Andar de ônibus é ruim porque o poder público e as empresas não respeitam a população. Se não fosse por isso, e se as pessoas fossem um pouquinho mais educadas, não seria tão mau. Pensem bem: até que é legal estar dentro de um carro enorme, um dos maiores e mais fortes da rua, dirigido por um intrépido profissional. E agora temos até mulheres motoristas, um luxo.
Num final de tarde pós-chuva particularmente luminoso, meu ônibus está parado no farol. Algumas pessoas ainda não acreditaram que a chuva parou e andam com os guarda-chuvas abertos, acrescentando manchas coloridas na paisagem. Na avenida, adolescentes cercam os carros para lavar os vidros. A inusitada beleza das meninas chama minha atenção. São quatro ou cinco, vestem roupas justas, estão muito maquiadas e bem penteadas. Prostituição? Estamos próximos a uma região onde floresce esse tipo de comércio. Merda de vida, elas são tão jovens.
A atitude das meninas, entretanto, não é de prostitutas. Talvez sejam apenas lavadoras de vidros que descobriram que as pessoas tendem a gostar mais de meninas bonitas do que de moleques esfarrapados. A mais bonita delas, grávida, ganha um biscoito de um motorista, desses compridos tipo waffle, que divide com outra menina, segurando com a pontinha dos dedos de unhas feitas. Delicadamente, uma pequena mordida cada uma.
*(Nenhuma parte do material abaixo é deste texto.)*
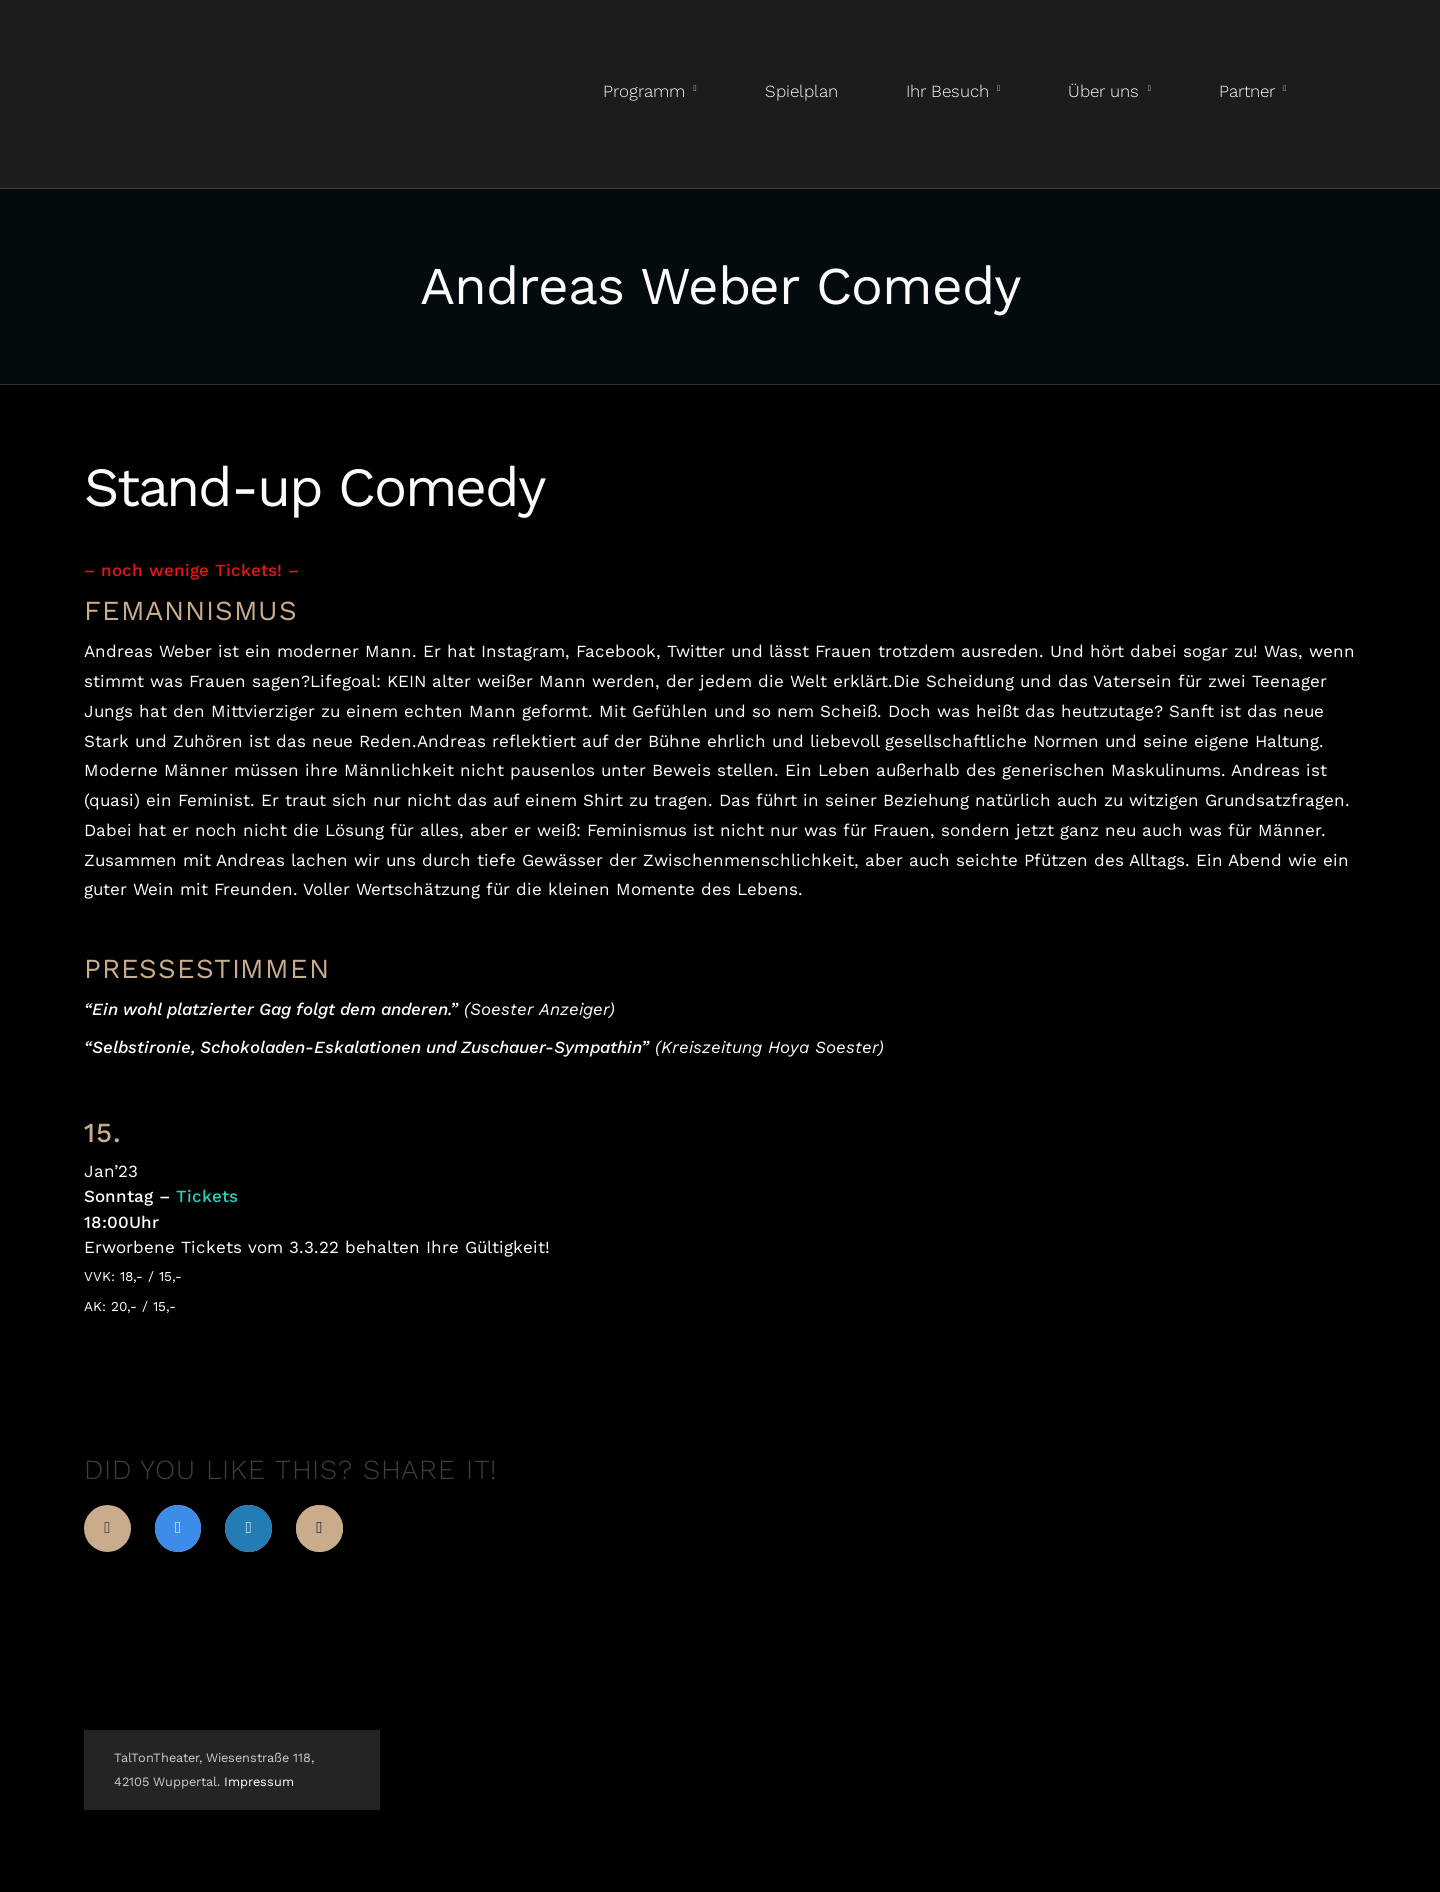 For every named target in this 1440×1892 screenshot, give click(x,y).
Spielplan (801, 91)
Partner (1247, 91)
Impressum (259, 1786)
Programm (644, 91)
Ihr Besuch (947, 91)
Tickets (207, 1186)
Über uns (1103, 91)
Percebo vários outros passageiros observando a cena. O ônibus está meio vazio, todos estão sentados, e a mulher ao meu lado também está chorando.
Outro dia, de manhã, verão. Alguém decide inopinadamente atravessar o corredor de ônibus da Rebouças. O motorista, preocupado com o cruzamento, não vê a pedestre que não deveria estar ali e a atinge. Freada brusca, susto, gritos, trânsito interrompido às nove da manhã, gente xingando o motorista.
Eu e meu mau humor matutino descemos do ônibus para pegar outro. Estirada no chão, mais assustado do que ferida, a atropelada chora enquanto espera o socorro, amparada pelo cobrador. Dentro do ônibus, o motorista também chora consolado por duas passageiras. Na Rebouças, o caos mais absoluto. Merda de vida.